In 1889, Weaver wrote to his friend, Ada Egerton: “Over 16 years have now passed away and today over twelve thousand dollars (including interest) is due me without a line from any of those interested in the debt—debt which you have often truly said is one of ‘Sacred honor.’”
Weaver certainly had a right to be aggrieved, for $12,000 in 1889 is the equivalent of more than $350,000 today.
How did this happen? How could an obligation of this size have been created? Weaver was not some Wall Street financier or speculator in land or railroad stocks. He was a physician and a lecturer in human anatomy at a medical school in Philadelphia. Who could possibly owe him a sum of that size?
The original obligation was created in the decade following the end of the Civil War, when Southern women sought to provide proper resting places for their fallen husbands, sons, and fathers. At the end of the war, tens of thousands of soldiers’ graves dotted battlefields from Pennsylvania to Louisiana. Soldiers were generally buried where they fell, and any farmer’s field was likely to contain a grave.
Janet McCabe will discuss Rufus Weaver's efforts and the practices associated with the removal of Confederate dead in her presentation to our Round Table.
Source https://www.historynet.com/hundreds-of-confederates-were-buried-in-gettysburgs-fields-this-mans-task-was-to-send-them-home/
Janet McCabe earned a Bachelor of Arts degree from the University of Virginia and a Master of Business Administration degree from the Amos Tuck School at Dartmouth College. Although she spent her professional career in the financial services industry, she has been fascinated by the American Civil War since her father took her to her first battlefield when she was eight years old.

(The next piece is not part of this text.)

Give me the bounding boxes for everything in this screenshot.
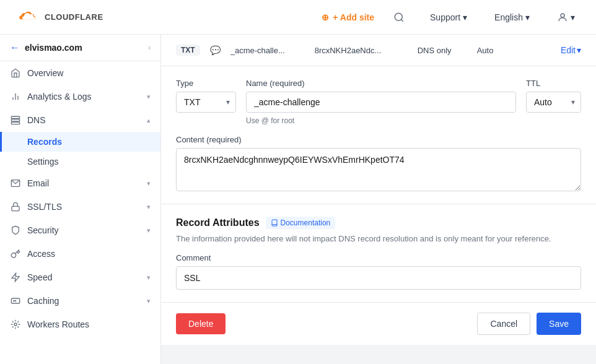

Ms. McCabe currently serves as a docent at the George Spangler Farm and Field Hospital outside Gettysburg, and her retirement goal is to become a Licensed Battlefield Guide there. Her recent article on removing the Confederate dead from Gettysburg was published in the April 2022 issue of Civil War Times magazine. Since that article was published, she has researched and written two additional articles which she hopes will be published soon.